[[ DATA EXTRACTS open ]]
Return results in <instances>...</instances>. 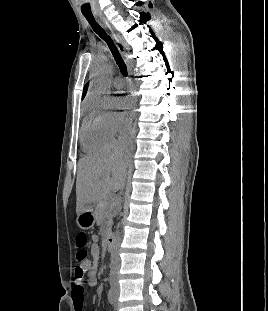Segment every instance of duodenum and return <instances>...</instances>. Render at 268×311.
I'll return each instance as SVG.
<instances>
[{
    "label": "duodenum",
    "instance_id": "obj_1",
    "mask_svg": "<svg viewBox=\"0 0 268 311\" xmlns=\"http://www.w3.org/2000/svg\"><path fill=\"white\" fill-rule=\"evenodd\" d=\"M115 239L113 235H108L105 238V246L108 250H111L114 247Z\"/></svg>",
    "mask_w": 268,
    "mask_h": 311
}]
</instances>
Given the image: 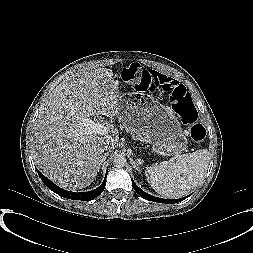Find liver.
Instances as JSON below:
<instances>
[{
    "mask_svg": "<svg viewBox=\"0 0 253 253\" xmlns=\"http://www.w3.org/2000/svg\"><path fill=\"white\" fill-rule=\"evenodd\" d=\"M118 85L110 69L78 70L53 89L33 124L34 162L63 189L89 186L105 146H115V135L88 134L81 120L95 115L119 119Z\"/></svg>",
    "mask_w": 253,
    "mask_h": 253,
    "instance_id": "6515ba94",
    "label": "liver"
}]
</instances>
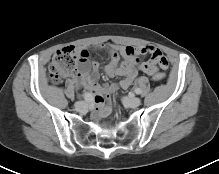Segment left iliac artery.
Segmentation results:
<instances>
[{
    "instance_id": "1",
    "label": "left iliac artery",
    "mask_w": 219,
    "mask_h": 174,
    "mask_svg": "<svg viewBox=\"0 0 219 174\" xmlns=\"http://www.w3.org/2000/svg\"><path fill=\"white\" fill-rule=\"evenodd\" d=\"M135 93H136V94H140V93H141V89H140V88H136V89H135Z\"/></svg>"
}]
</instances>
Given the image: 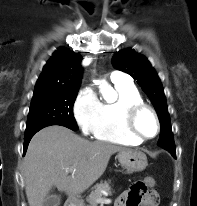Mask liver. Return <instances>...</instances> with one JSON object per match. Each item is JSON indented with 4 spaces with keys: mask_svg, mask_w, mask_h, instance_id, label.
<instances>
[{
    "mask_svg": "<svg viewBox=\"0 0 197 206\" xmlns=\"http://www.w3.org/2000/svg\"><path fill=\"white\" fill-rule=\"evenodd\" d=\"M125 150L129 149L90 142L63 126L40 130L31 139L23 162L29 206H43L53 186L69 197L83 193L102 176L110 157Z\"/></svg>",
    "mask_w": 197,
    "mask_h": 206,
    "instance_id": "liver-1",
    "label": "liver"
}]
</instances>
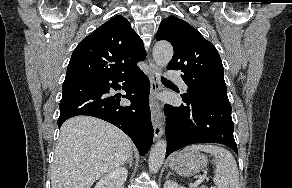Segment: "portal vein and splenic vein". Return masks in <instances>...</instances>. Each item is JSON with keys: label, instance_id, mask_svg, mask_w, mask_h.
Here are the masks:
<instances>
[{"label": "portal vein and splenic vein", "instance_id": "portal-vein-and-splenic-vein-1", "mask_svg": "<svg viewBox=\"0 0 292 188\" xmlns=\"http://www.w3.org/2000/svg\"><path fill=\"white\" fill-rule=\"evenodd\" d=\"M204 180L203 177H200L195 183H194V187H196L199 183H201ZM211 188H215V187H211Z\"/></svg>", "mask_w": 292, "mask_h": 188}]
</instances>
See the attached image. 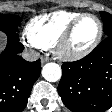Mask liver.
<instances>
[{"instance_id":"1","label":"liver","mask_w":112,"mask_h":112,"mask_svg":"<svg viewBox=\"0 0 112 112\" xmlns=\"http://www.w3.org/2000/svg\"><path fill=\"white\" fill-rule=\"evenodd\" d=\"M5 39H6V36L0 32V50L2 49V47L5 43Z\"/></svg>"}]
</instances>
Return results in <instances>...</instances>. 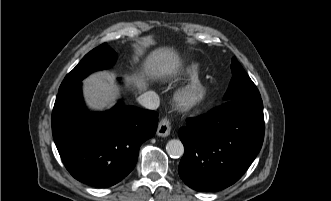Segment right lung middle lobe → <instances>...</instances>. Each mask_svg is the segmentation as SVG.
I'll list each match as a JSON object with an SVG mask.
<instances>
[{
    "label": "right lung middle lobe",
    "mask_w": 331,
    "mask_h": 201,
    "mask_svg": "<svg viewBox=\"0 0 331 201\" xmlns=\"http://www.w3.org/2000/svg\"><path fill=\"white\" fill-rule=\"evenodd\" d=\"M116 61V53L106 43L93 49L79 62V64L65 77L59 92L80 83L91 72L111 67Z\"/></svg>",
    "instance_id": "obj_1"
}]
</instances>
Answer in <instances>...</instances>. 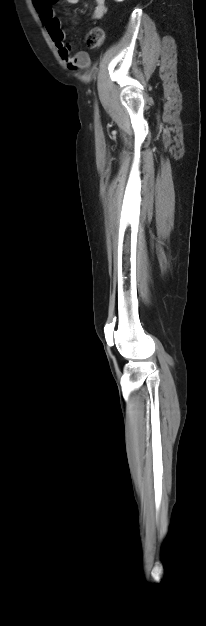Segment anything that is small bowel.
Returning a JSON list of instances; mask_svg holds the SVG:
<instances>
[{
	"label": "small bowel",
	"instance_id": "small-bowel-1",
	"mask_svg": "<svg viewBox=\"0 0 206 626\" xmlns=\"http://www.w3.org/2000/svg\"><path fill=\"white\" fill-rule=\"evenodd\" d=\"M68 3H76L78 0H66ZM95 7L91 13L93 20H101L106 13V0H94ZM36 9L39 12L41 21L46 27L55 47L57 48L61 59L65 62L69 69H83L90 65L91 59L87 52L79 51L72 53L70 44L66 41L65 33L61 29L59 19L55 16L53 10V0H33Z\"/></svg>",
	"mask_w": 206,
	"mask_h": 626
}]
</instances>
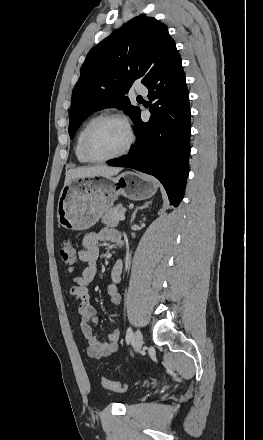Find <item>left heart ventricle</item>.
I'll return each mask as SVG.
<instances>
[{"mask_svg": "<svg viewBox=\"0 0 263 440\" xmlns=\"http://www.w3.org/2000/svg\"><path fill=\"white\" fill-rule=\"evenodd\" d=\"M125 142L124 127L118 122L107 121L95 130L91 140V148L95 154L107 156L119 151Z\"/></svg>", "mask_w": 263, "mask_h": 440, "instance_id": "1", "label": "left heart ventricle"}]
</instances>
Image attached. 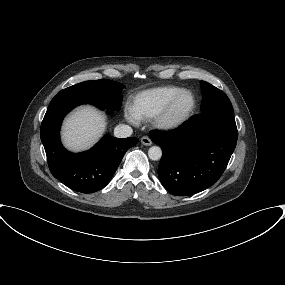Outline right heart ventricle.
<instances>
[{"mask_svg": "<svg viewBox=\"0 0 285 285\" xmlns=\"http://www.w3.org/2000/svg\"><path fill=\"white\" fill-rule=\"evenodd\" d=\"M184 90L178 86H161L140 91L133 96L130 109L138 119L153 118Z\"/></svg>", "mask_w": 285, "mask_h": 285, "instance_id": "right-heart-ventricle-1", "label": "right heart ventricle"}]
</instances>
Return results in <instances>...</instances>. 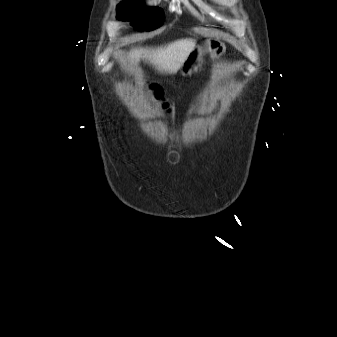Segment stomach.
Masks as SVG:
<instances>
[{
    "label": "stomach",
    "instance_id": "0dacf381",
    "mask_svg": "<svg viewBox=\"0 0 337 337\" xmlns=\"http://www.w3.org/2000/svg\"><path fill=\"white\" fill-rule=\"evenodd\" d=\"M226 50L224 43L218 40H208L205 45L196 46L188 55L180 68L183 76L196 73L204 63V56L210 54L212 58L222 55Z\"/></svg>",
    "mask_w": 337,
    "mask_h": 337
}]
</instances>
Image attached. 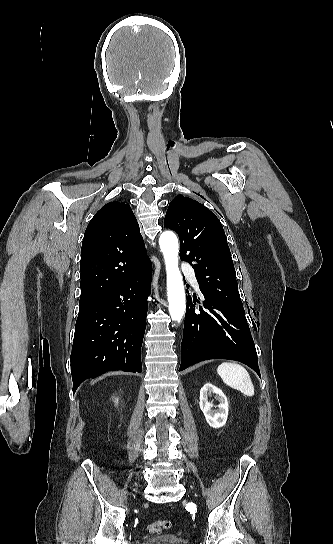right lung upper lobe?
<instances>
[{
	"label": "right lung upper lobe",
	"instance_id": "cb5924a9",
	"mask_svg": "<svg viewBox=\"0 0 333 544\" xmlns=\"http://www.w3.org/2000/svg\"><path fill=\"white\" fill-rule=\"evenodd\" d=\"M150 263L131 207L121 201L106 204L84 234L80 301L101 299Z\"/></svg>",
	"mask_w": 333,
	"mask_h": 544
}]
</instances>
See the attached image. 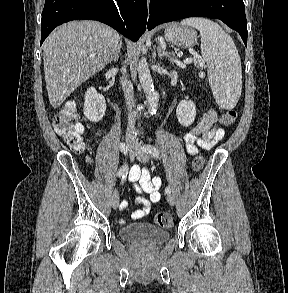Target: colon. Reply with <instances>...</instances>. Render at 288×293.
Listing matches in <instances>:
<instances>
[{
	"label": "colon",
	"mask_w": 288,
	"mask_h": 293,
	"mask_svg": "<svg viewBox=\"0 0 288 293\" xmlns=\"http://www.w3.org/2000/svg\"><path fill=\"white\" fill-rule=\"evenodd\" d=\"M237 117L235 110H228L220 117V123L223 126H231L234 124ZM56 133L61 136L70 148L76 152L83 151L85 147L84 129L82 124L78 121L77 111L74 105H65L55 115L53 121ZM205 159L202 155H197L192 160V169L199 172L203 169ZM155 223L163 228H168L172 225V216L168 212H159L155 215Z\"/></svg>",
	"instance_id": "1"
}]
</instances>
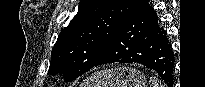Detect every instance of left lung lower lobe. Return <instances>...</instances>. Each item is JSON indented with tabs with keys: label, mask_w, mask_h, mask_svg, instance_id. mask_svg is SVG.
Wrapping results in <instances>:
<instances>
[{
	"label": "left lung lower lobe",
	"mask_w": 205,
	"mask_h": 87,
	"mask_svg": "<svg viewBox=\"0 0 205 87\" xmlns=\"http://www.w3.org/2000/svg\"><path fill=\"white\" fill-rule=\"evenodd\" d=\"M140 63L173 84L174 56L166 31L146 0H137L95 66Z\"/></svg>",
	"instance_id": "left-lung-lower-lobe-1"
}]
</instances>
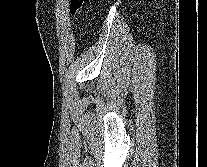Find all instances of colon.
Listing matches in <instances>:
<instances>
[{
	"mask_svg": "<svg viewBox=\"0 0 207 167\" xmlns=\"http://www.w3.org/2000/svg\"><path fill=\"white\" fill-rule=\"evenodd\" d=\"M85 4V0H71L70 12L72 14H77L81 11Z\"/></svg>",
	"mask_w": 207,
	"mask_h": 167,
	"instance_id": "1",
	"label": "colon"
}]
</instances>
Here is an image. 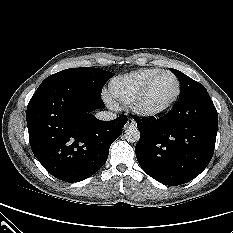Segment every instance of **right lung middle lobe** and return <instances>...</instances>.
<instances>
[{"instance_id": "right-lung-middle-lobe-1", "label": "right lung middle lobe", "mask_w": 233, "mask_h": 233, "mask_svg": "<svg viewBox=\"0 0 233 233\" xmlns=\"http://www.w3.org/2000/svg\"><path fill=\"white\" fill-rule=\"evenodd\" d=\"M114 73L93 67L70 68L47 77L34 94L61 83H72L101 95L105 83Z\"/></svg>"}]
</instances>
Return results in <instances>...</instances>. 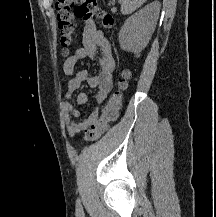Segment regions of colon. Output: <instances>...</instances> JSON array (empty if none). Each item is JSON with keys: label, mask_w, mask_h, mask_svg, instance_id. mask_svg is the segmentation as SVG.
<instances>
[{"label": "colon", "mask_w": 216, "mask_h": 217, "mask_svg": "<svg viewBox=\"0 0 216 217\" xmlns=\"http://www.w3.org/2000/svg\"><path fill=\"white\" fill-rule=\"evenodd\" d=\"M57 24L60 32V45L64 55L69 53L74 43L75 18L89 20L96 18L102 27L112 28L114 18L110 13L97 8V0H57ZM130 73L125 70L121 74L117 89L110 96L107 104L103 107L100 117L91 124L85 134L86 141H95L100 138L109 128L111 122L118 116L121 106L122 92L127 87Z\"/></svg>", "instance_id": "colon-1"}]
</instances>
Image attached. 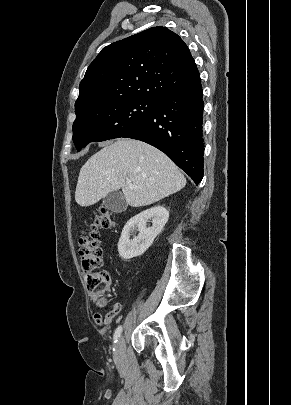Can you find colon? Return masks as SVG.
<instances>
[{"label":"colon","mask_w":291,"mask_h":405,"mask_svg":"<svg viewBox=\"0 0 291 405\" xmlns=\"http://www.w3.org/2000/svg\"><path fill=\"white\" fill-rule=\"evenodd\" d=\"M113 226V219L104 209L100 210L94 220L79 238V257L89 294L100 306L106 303L105 297L111 289V277L102 266V250L99 244L98 230Z\"/></svg>","instance_id":"obj_1"}]
</instances>
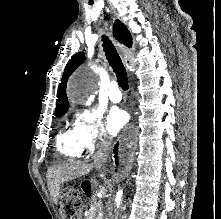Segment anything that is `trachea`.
Masks as SVG:
<instances>
[{
	"instance_id": "3493384b",
	"label": "trachea",
	"mask_w": 221,
	"mask_h": 219,
	"mask_svg": "<svg viewBox=\"0 0 221 219\" xmlns=\"http://www.w3.org/2000/svg\"><path fill=\"white\" fill-rule=\"evenodd\" d=\"M102 40H103L104 52L106 54L110 66L112 67L113 71L117 76L119 86L123 90H128L129 85H128L127 72L122 64V61L115 47L112 45L111 41L106 36L103 35Z\"/></svg>"
}]
</instances>
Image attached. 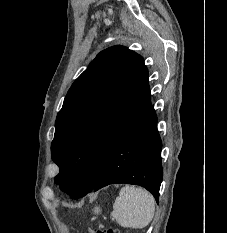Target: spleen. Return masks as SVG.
Returning a JSON list of instances; mask_svg holds the SVG:
<instances>
[{
  "label": "spleen",
  "mask_w": 227,
  "mask_h": 233,
  "mask_svg": "<svg viewBox=\"0 0 227 233\" xmlns=\"http://www.w3.org/2000/svg\"><path fill=\"white\" fill-rule=\"evenodd\" d=\"M155 200L143 188L124 186L113 204L111 216L124 228L142 229L153 219Z\"/></svg>",
  "instance_id": "obj_1"
}]
</instances>
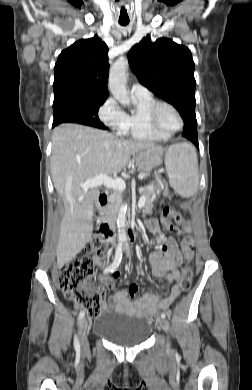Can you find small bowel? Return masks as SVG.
Returning <instances> with one entry per match:
<instances>
[{"instance_id":"1","label":"small bowel","mask_w":252,"mask_h":390,"mask_svg":"<svg viewBox=\"0 0 252 390\" xmlns=\"http://www.w3.org/2000/svg\"><path fill=\"white\" fill-rule=\"evenodd\" d=\"M146 227L157 240L155 249L149 255L152 274L169 285V293L163 297L167 287L160 285L158 292L146 291L139 298H136L135 293L138 287L137 285H132L129 290L122 289L115 292L108 300L103 298L102 309L105 312L115 311L129 316L148 318L150 314L159 310H168L173 301L178 297L179 286L177 282L180 278L178 267L182 262V255L177 248L176 241L173 238H166L155 220L147 221ZM191 259H193V256ZM95 263L100 267H104L107 264V260L98 257L95 259ZM98 284L101 290L104 288L109 290L115 288L114 279L106 275L99 276Z\"/></svg>"}]
</instances>
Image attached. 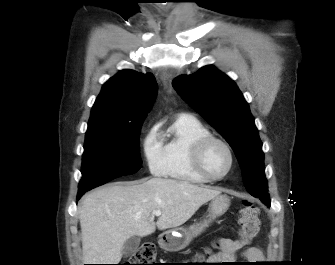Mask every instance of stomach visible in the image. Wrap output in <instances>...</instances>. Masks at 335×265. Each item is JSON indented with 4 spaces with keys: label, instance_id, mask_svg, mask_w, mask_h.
Listing matches in <instances>:
<instances>
[{
    "label": "stomach",
    "instance_id": "obj_1",
    "mask_svg": "<svg viewBox=\"0 0 335 265\" xmlns=\"http://www.w3.org/2000/svg\"><path fill=\"white\" fill-rule=\"evenodd\" d=\"M230 206V198L227 195H218L213 198L209 204L208 216L194 223L188 228H179L162 233L159 236V245L162 249L169 252H177L192 241L193 238L200 235L209 224L216 218L222 216Z\"/></svg>",
    "mask_w": 335,
    "mask_h": 265
}]
</instances>
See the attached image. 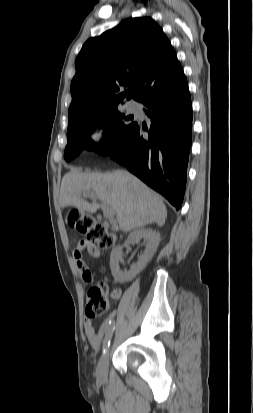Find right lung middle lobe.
I'll list each match as a JSON object with an SVG mask.
<instances>
[{
	"instance_id": "obj_1",
	"label": "right lung middle lobe",
	"mask_w": 253,
	"mask_h": 413,
	"mask_svg": "<svg viewBox=\"0 0 253 413\" xmlns=\"http://www.w3.org/2000/svg\"><path fill=\"white\" fill-rule=\"evenodd\" d=\"M117 107L102 108L69 121L64 152L67 161L78 156L83 149L94 150L105 156L124 139L137 122H130L133 118L121 114ZM96 127L104 128V137L99 145L90 138V133Z\"/></svg>"
}]
</instances>
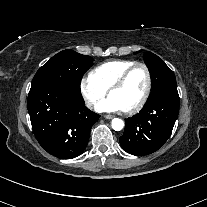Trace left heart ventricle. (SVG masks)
Returning a JSON list of instances; mask_svg holds the SVG:
<instances>
[{
	"label": "left heart ventricle",
	"mask_w": 207,
	"mask_h": 207,
	"mask_svg": "<svg viewBox=\"0 0 207 207\" xmlns=\"http://www.w3.org/2000/svg\"><path fill=\"white\" fill-rule=\"evenodd\" d=\"M147 77L141 67L134 69L122 87L114 90L110 96L126 110L137 104L146 89Z\"/></svg>",
	"instance_id": "obj_1"
}]
</instances>
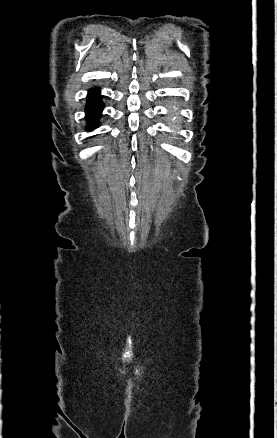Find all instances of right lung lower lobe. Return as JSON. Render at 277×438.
[[ DATA EXTRACTS closed ]]
From the line with "Trace left heart ventricle. (SVG masks)" to the final line of the entries above, reproduce each line exactly and nothing else; the pictures stay out.

ANSWER -
Trace left heart ventricle. (SVG masks)
Returning a JSON list of instances; mask_svg holds the SVG:
<instances>
[{
	"label": "left heart ventricle",
	"mask_w": 207,
	"mask_h": 207,
	"mask_svg": "<svg viewBox=\"0 0 207 207\" xmlns=\"http://www.w3.org/2000/svg\"><path fill=\"white\" fill-rule=\"evenodd\" d=\"M147 77L141 67L134 69L122 87L114 90L110 96L126 110L137 104L146 89Z\"/></svg>",
	"instance_id": "obj_1"
}]
</instances>
Find all instances of right lung lower lobe. Return as JSON. Render at 277×438.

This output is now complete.